- [YOUR OBJECTIVE] Collect all lines containing the word "projet" from the data.

******

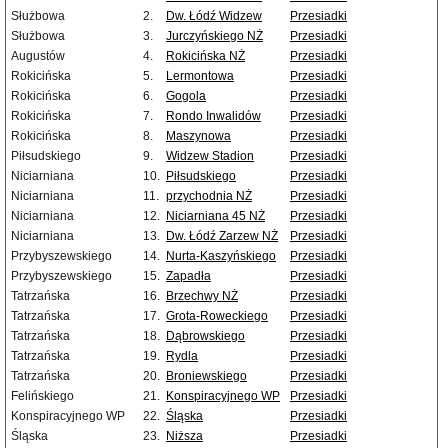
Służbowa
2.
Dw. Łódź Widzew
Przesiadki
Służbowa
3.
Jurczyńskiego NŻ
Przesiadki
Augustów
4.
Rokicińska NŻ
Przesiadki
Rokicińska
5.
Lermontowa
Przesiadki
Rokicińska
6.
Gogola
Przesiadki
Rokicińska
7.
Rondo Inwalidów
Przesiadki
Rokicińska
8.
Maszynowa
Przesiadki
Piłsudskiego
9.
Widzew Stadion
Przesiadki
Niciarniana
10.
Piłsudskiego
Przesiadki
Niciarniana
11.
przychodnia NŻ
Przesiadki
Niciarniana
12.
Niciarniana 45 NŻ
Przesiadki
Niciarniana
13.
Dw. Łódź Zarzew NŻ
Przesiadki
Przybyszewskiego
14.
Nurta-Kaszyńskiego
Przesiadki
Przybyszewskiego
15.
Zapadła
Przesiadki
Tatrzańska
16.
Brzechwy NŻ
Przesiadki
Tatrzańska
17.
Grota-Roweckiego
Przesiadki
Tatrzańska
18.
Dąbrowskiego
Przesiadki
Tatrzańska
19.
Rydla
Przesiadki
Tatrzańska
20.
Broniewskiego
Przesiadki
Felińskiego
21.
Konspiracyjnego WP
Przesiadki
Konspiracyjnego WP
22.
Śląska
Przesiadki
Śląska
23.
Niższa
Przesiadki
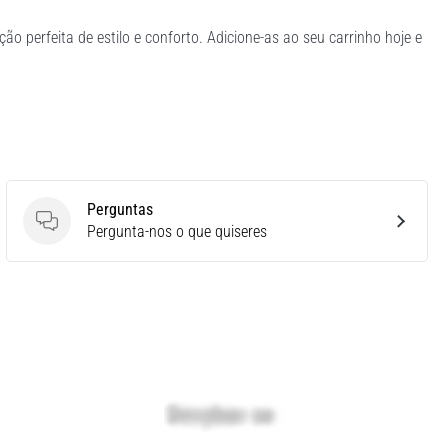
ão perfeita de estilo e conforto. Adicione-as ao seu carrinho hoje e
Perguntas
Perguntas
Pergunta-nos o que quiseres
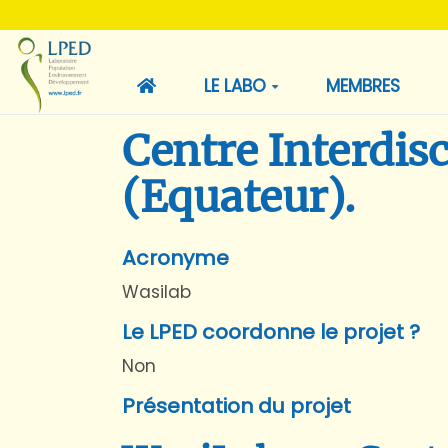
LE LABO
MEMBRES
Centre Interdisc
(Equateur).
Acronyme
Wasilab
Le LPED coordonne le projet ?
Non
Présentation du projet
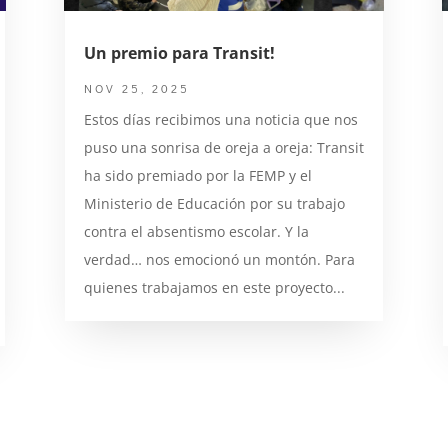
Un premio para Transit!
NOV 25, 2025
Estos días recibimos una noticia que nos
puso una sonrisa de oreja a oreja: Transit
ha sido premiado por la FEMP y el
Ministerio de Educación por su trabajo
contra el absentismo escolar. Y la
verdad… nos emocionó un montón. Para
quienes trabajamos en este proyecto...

******

- [WRITTEN RESPONSE]
Le LPED coordonne le projet ?
Présentation du projet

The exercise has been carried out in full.